EB-5: Something Old, Something New, Something Borrowed, Something Blue

By David North on February 20, 2019

If the news is depressing (i.e., causing one to be blue), as it is, then the old wedding refrain could easily be applied to this week's EB-5 headlines. That's the immigrant investor program that sells a family-sized batch of green cards to those aliens investing $500,000 in a government-approved, but not guaranteed, investment.

The something old (and depressing) is yet another federal district court judge ruling that yet another person with a Chinese name (Andy Shin Fong Chen) was "'consciously' reckless when he diverted money raised from [Chinese, Taiwanese, and Korean] investors through the EB-5 visa program so he could make payments on his BMW and issue loans to relatives, misappropriating at least $6.5 million."

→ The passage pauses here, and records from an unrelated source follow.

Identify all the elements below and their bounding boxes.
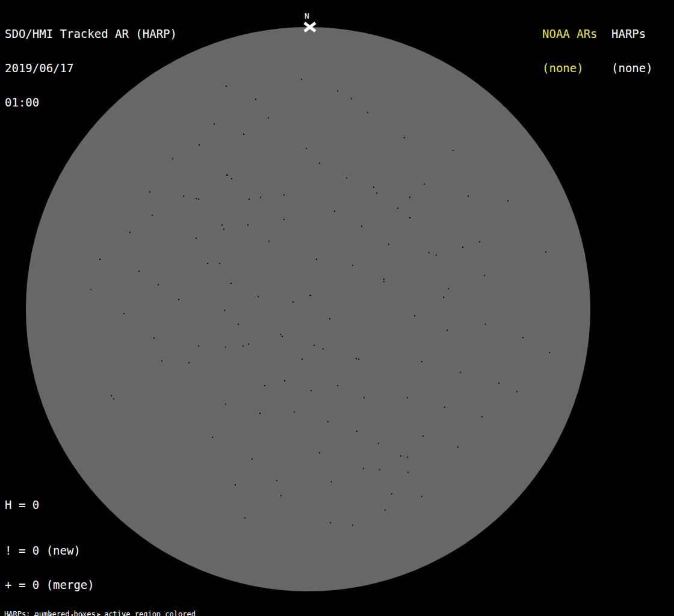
speck [149,191,150,192]
speck [549,352,550,353]
speck [196,238,197,239]
harps-count: (none) [611,63,653,74]
speck [225,404,226,405]
speck [421,361,422,362]
speck [397,208,398,209]
speck [280,334,281,335]
speck [485,324,486,325]
harps-label: HARPs [611,28,653,40]
speck [268,117,269,119]
speck [367,112,368,113]
speck [352,525,353,526]
frame-date: 2019/06/17 [5,63,177,74]
speck [247,224,249,226]
speck [198,199,199,200]
speck [230,283,232,284]
speck [319,452,320,454]
speck [129,232,131,233]
speck [199,144,200,146]
speck [276,480,277,481]
speck [363,468,364,469]
speck [90,289,91,290]
speck [383,279,385,280]
speck [462,247,463,248]
header-block: SDO/HMI Tracked AR (HARP) 2019/06/17 01:… [5,5,177,131]
speck [231,178,232,179]
speck [219,263,220,264]
speck [111,395,112,396]
speck [388,244,389,245]
speck [443,297,444,298]
speck [260,197,261,198]
speck [223,229,224,230]
speck [172,158,173,159]
speck [226,174,228,176]
speck [356,431,357,432]
footnote-harps: HARPs: numbered boxes; active region col… [4,611,256,616]
speck [314,345,315,346]
frame-time: 01:00 [5,97,177,108]
harp-tracking-frame: N SDO/HMI Tracked AR (HARP) 2019/06/17 0… [0,0,674,616]
speck [316,259,317,260]
speck [391,493,392,494]
flag-legend-item: + = 0 (merge) [5,579,135,591]
speck [138,271,140,272]
speck [361,226,362,227]
speck [248,343,249,345]
speck [507,200,509,202]
speck [249,199,250,200]
speck [264,385,265,386]
speck [444,407,445,408]
speck [407,457,408,458]
speck [294,411,295,413]
speck [407,397,408,398]
noaa-ars-column: NOAA ARs (none) [542,5,598,97]
speck [448,288,449,289]
speck [243,134,244,135]
speck [319,162,320,164]
speck [331,481,332,482]
speck [468,196,469,197]
speck [309,295,311,296]
speck [283,194,285,196]
speck [207,263,208,264]
speck [352,265,353,266]
speck [421,496,422,497]
harp-count-line: H = 0 [5,499,39,511]
speck [258,296,259,297]
speck [323,348,324,350]
speck [225,346,226,348]
footnotes: HARPs: numbered boxes; active region col… [4,596,256,616]
speck [188,362,190,363]
speck [178,299,179,300]
speck [226,85,227,87]
speck [306,148,307,149]
speck [337,90,338,91]
speck [252,458,253,460]
speck [409,217,410,218]
speck [385,510,386,511]
flag-legend-item: ! = 0 (new) [5,545,135,556]
speck [123,313,125,314]
app-title: SDO/HMI Tracked AR (HARP) [5,28,177,40]
speck [414,315,415,316]
speck [407,472,409,473]
speck [404,137,405,138]
speck [334,211,335,212]
speck [373,186,374,188]
speck [436,254,437,256]
speck [214,123,215,125]
speck [329,318,330,319]
speck [400,455,401,457]
speck [183,196,184,197]
speck [152,215,153,216]
speck [522,337,524,338]
speck [498,383,499,384]
speck [516,391,518,392]
speck [99,259,100,260]
speck [280,495,282,496]
speck [479,241,480,242]
speck [255,99,256,100]
speck [460,372,461,373]
speck [282,336,283,337]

This is yet another case when the alert folks at the Securities and Exchange Commission moved in to clean up a mess created by the lax Homeland Security oversight of the EB-5 program, as reported by Law360 (partially behind a paywall). The case number in the PACER electronic data set is 2:17-cv-00405. It is in the U.S. District Court in Eastern Washington.

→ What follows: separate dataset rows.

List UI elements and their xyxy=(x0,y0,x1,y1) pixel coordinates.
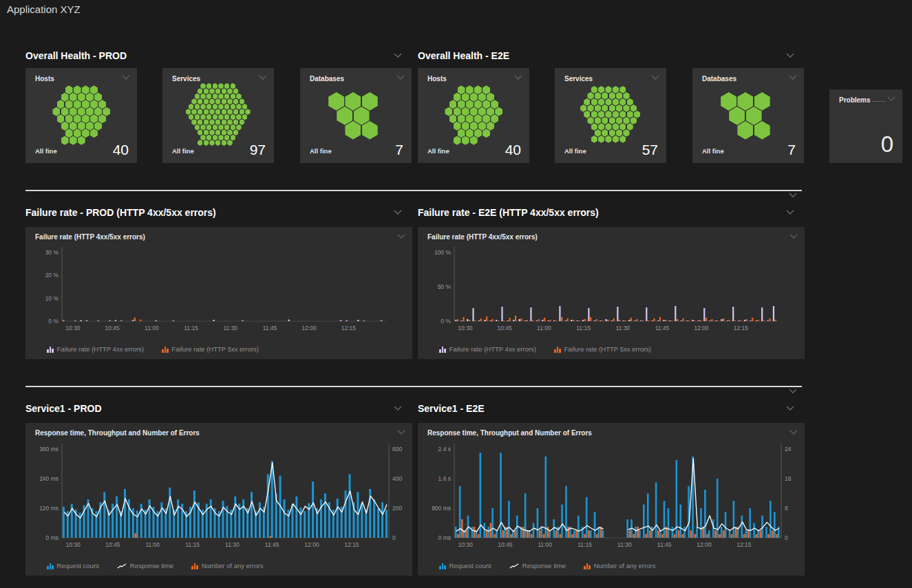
chevron-down-icon[interactable] xyxy=(394,406,402,411)
count-value: 7 xyxy=(787,142,796,158)
svg-text:11:30: 11:30 xyxy=(223,325,237,331)
count-value: 97 xyxy=(250,142,266,158)
problems-sparkline xyxy=(872,101,886,102)
chart-legend: Request count Response time Number of an… xyxy=(439,562,655,569)
svg-text:240 ms: 240 ms xyxy=(39,475,59,482)
svg-text:10:45: 10:45 xyxy=(498,541,513,548)
tile-title: Databases xyxy=(310,75,344,83)
chart-canvas[interactable]: 100 %50 %0 %10:3010:4511:0011:1511:3011:… xyxy=(418,227,805,359)
status-label: All fine xyxy=(310,147,332,155)
health-tile-hosts-prod[interactable]: Hosts All fine 40 xyxy=(25,68,137,163)
tile-title: Services xyxy=(172,75,200,83)
svg-text:11:00: 11:00 xyxy=(145,541,160,548)
chevron-down-icon[interactable] xyxy=(394,210,402,215)
svg-text:20 %: 20 % xyxy=(45,272,59,279)
hexagon-cluster xyxy=(162,83,274,145)
bar-series-icon xyxy=(439,563,446,569)
chevron-down-icon[interactable] xyxy=(789,75,797,80)
hexagon-cluster xyxy=(555,83,666,145)
svg-text:11:30: 11:30 xyxy=(615,325,630,331)
chevron-down-icon[interactable] xyxy=(786,53,794,58)
section-header-failure-prod: Failure rate - PROD (HTTP 4xx/5xx errors… xyxy=(25,207,412,221)
legend-label: Failure rate (HTTP 4xx errors) xyxy=(57,345,145,353)
chevron-down-icon[interactable] xyxy=(789,193,797,197)
legend-label: Number of any errors xyxy=(594,562,656,569)
svg-text:0: 0 xyxy=(785,534,788,541)
svg-text:800 ms: 800 ms xyxy=(432,505,451,512)
chevron-down-icon[interactable] xyxy=(786,406,794,411)
svg-text:12:00: 12:00 xyxy=(302,325,317,331)
legend-label: Response time xyxy=(522,562,566,569)
section-header-service-prod: Service1 - PROD xyxy=(25,403,412,417)
status-label: All fine xyxy=(172,147,194,155)
svg-text:12:15: 12:15 xyxy=(734,325,749,331)
chart-tile-service-e2e[interactable]: Response time, Throughput and Number of … xyxy=(418,423,805,576)
legend-label: Number of any errors xyxy=(202,562,264,569)
dashboard: Application XYZ Overall Health - PROD Ov… xyxy=(0,0,912,588)
chart-legend: Failure rate (HTTP 4xx errors) Failure r… xyxy=(439,345,651,353)
tile-title: Databases xyxy=(702,75,736,83)
svg-text:12:15: 12:15 xyxy=(341,325,357,331)
chevron-down-icon[interactable] xyxy=(786,210,794,215)
health-tile-databases-prod[interactable]: Databases All fine 7 xyxy=(300,68,412,163)
svg-text:10:30: 10:30 xyxy=(66,541,81,548)
section-header-health-prod: Overall Health - PROD xyxy=(25,50,412,64)
bar-series-icon xyxy=(47,346,54,353)
status-label: All fine xyxy=(427,147,449,155)
chevron-down-icon[interactable] xyxy=(259,75,267,80)
hexagon-cluster xyxy=(418,83,529,145)
tile-title: Hosts xyxy=(35,75,54,83)
chevron-down-icon[interactable] xyxy=(887,96,895,101)
problems-tile[interactable]: Problems 0 xyxy=(829,89,902,163)
chart-tile-failure-prod[interactable]: Failure rate (HTTP 4xx/5xx errors) 30 %2… xyxy=(25,227,412,359)
bar-series-icon xyxy=(162,346,169,353)
svg-text:12:15: 12:15 xyxy=(736,541,752,548)
hexagon-cluster xyxy=(692,83,804,145)
chevron-down-icon[interactable] xyxy=(394,53,402,58)
bar-series-icon xyxy=(191,563,198,569)
chevron-down-icon[interactable] xyxy=(396,75,405,80)
svg-text:30 %: 30 % xyxy=(45,249,59,256)
health-tile-services-e2e[interactable]: Services All fine 57 xyxy=(555,68,666,163)
chevron-down-icon[interactable] xyxy=(789,389,797,393)
tile-title: Hosts xyxy=(427,75,447,83)
tile-title: Services xyxy=(564,75,593,83)
chart-tile-service-prod[interactable]: Response time, Throughput and Number of … xyxy=(25,423,412,576)
svg-text:11:45: 11:45 xyxy=(657,541,672,548)
section-title: Failure rate - E2E (HTTP 4xx/5xx errors) xyxy=(418,207,599,218)
status-label: All fine xyxy=(702,147,724,155)
chart-canvas[interactable]: 30 %20 %10 %0 %10:3010:4511:0011:1511:30… xyxy=(25,227,412,359)
chevron-down-icon[interactable] xyxy=(514,75,522,80)
chevron-down-icon[interactable] xyxy=(651,75,659,80)
svg-text:10:30: 10:30 xyxy=(458,541,474,548)
svg-text:11:00: 11:00 xyxy=(537,325,551,331)
svg-text:11:45: 11:45 xyxy=(655,325,670,331)
tile-title: Problems xyxy=(839,96,871,104)
legend-item: Response time xyxy=(117,562,173,569)
chart-canvas[interactable]: 360 ms240 ms120 ms0 ms600400200010:3010:… xyxy=(25,423,412,576)
problems-count: 0 xyxy=(881,131,893,157)
health-tile-services-prod[interactable]: Services All fine 97 xyxy=(162,68,274,163)
svg-text:11:15: 11:15 xyxy=(577,541,592,548)
svg-text:12:00: 12:00 xyxy=(694,325,710,331)
chevron-down-icon[interactable] xyxy=(122,75,130,80)
chart-canvas[interactable]: 2.4 s1.6 s800 ms0 ms24168010:3010:4511:0… xyxy=(418,423,805,576)
section-header-failure-e2e: Failure rate - E2E (HTTP 4xx/5xx errors) xyxy=(418,207,804,221)
health-tile-hosts-e2e[interactable]: Hosts All fine 40 xyxy=(418,68,529,163)
bar-series-icon xyxy=(554,346,561,353)
svg-text:11:00: 11:00 xyxy=(538,541,552,548)
svg-text:0 ms: 0 ms xyxy=(438,534,451,541)
health-tile-databases-e2e[interactable]: Databases All fine 7 xyxy=(692,68,804,163)
legend-label: Failure rate (HTTP 5xx errors) xyxy=(172,345,259,353)
legend-label: Response time xyxy=(130,562,173,569)
section-header-service-e2e: Service1 - E2E xyxy=(418,403,804,417)
legend-item: Response time xyxy=(509,562,566,569)
count-value: 40 xyxy=(113,142,129,158)
svg-text:11:30: 11:30 xyxy=(617,541,632,548)
svg-text:11:45: 11:45 xyxy=(265,541,279,548)
svg-text:11:15: 11:15 xyxy=(184,325,198,331)
svg-text:11:15: 11:15 xyxy=(576,325,591,331)
chart-tile-failure-e2e[interactable]: Failure rate (HTTP 4xx/5xx errors) 100 %… xyxy=(418,227,805,359)
hexagon-cluster xyxy=(25,83,137,145)
svg-text:10:45: 10:45 xyxy=(498,325,513,331)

On the other hand, there was something new in this case. According to an SEC filing:

Thus, in a little less than two and a half years, Chen paid out over $2.7 million to himself and various related parties, much of it in profits made by speculating with EDC III [i.e., EB-5] investor money.

In so many other EB-5 cases, the middleman is accused of using EB-5 moneys to cover stock market losses; in this case the speculation was successful, but illegal — one is supposed to use EB-5 funds for a specific purpose, not to support the stock purchases of the middleman.

In fact, Chen's lawyers argued that the planned building was built, and that none of the investors had complained about losses, but the judge ruled, in a summary judgment, that the moneys had been misappropriated, if not lost. For an earlier CIS report on this case, see here.

Meanwhile, in a filing in the District of Columbia, we have another round in court for the concept that something borrowed is OK, at least as far as EB-5 is concerned.

As we reported late last year, a federal court ruled that an alien did not have to buy the EB-5 visas with his or her own funds, the money — contrary to decades of precedent — could be borrowed for EB-5 purposes, thus making access to the program easier than it is now.

Recently the feds have (understandably) appealed that decision, but other lawyers for other would-be EB-5 aliens have begun to file copycat lawsuits on this issue. On February 18, the lawyers for Wenying Li, whose EB-5 petition was rejected because he was using borrowed money, sued in the D.C. federal courts along the same lines. That case is 1:19-cv-00409-APM in the PACER system and there probably will be many more to come — something blue.